| What you will do |
Write out again, exactly as they stand, the line that includes "PRESSEBILDER" and all remaining lines of the entries.

** Opening Data records block **

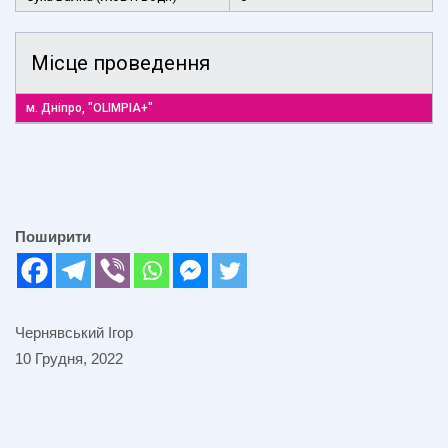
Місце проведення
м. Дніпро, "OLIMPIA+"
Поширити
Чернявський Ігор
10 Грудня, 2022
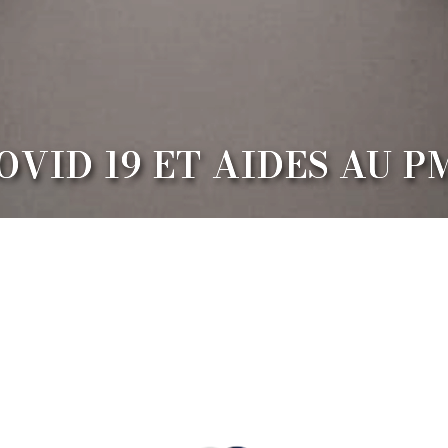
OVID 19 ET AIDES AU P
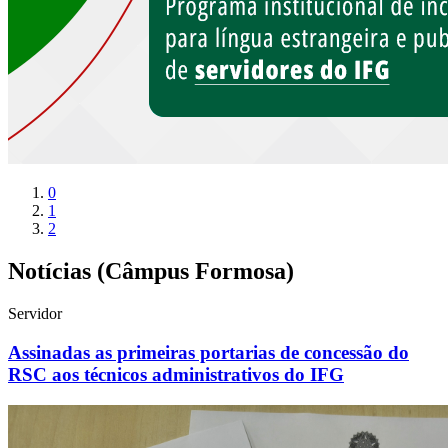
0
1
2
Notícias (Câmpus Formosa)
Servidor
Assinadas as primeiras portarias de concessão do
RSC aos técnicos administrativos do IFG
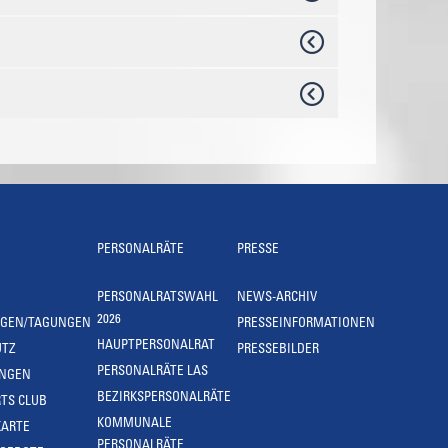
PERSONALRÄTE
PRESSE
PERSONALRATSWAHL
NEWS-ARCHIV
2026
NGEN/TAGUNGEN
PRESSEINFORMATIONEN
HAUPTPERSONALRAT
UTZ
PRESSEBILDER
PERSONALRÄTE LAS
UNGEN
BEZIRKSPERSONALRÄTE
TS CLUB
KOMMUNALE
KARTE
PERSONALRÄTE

** Closing Data records block **

| Your response |
PRESSEBILDER
PERSONALRÄTE LAS
UNGEN
BEZIRKSPERSONALRÄTE
TS CLUB
KOMMUNALE
KARTE
PERSONALRÄTE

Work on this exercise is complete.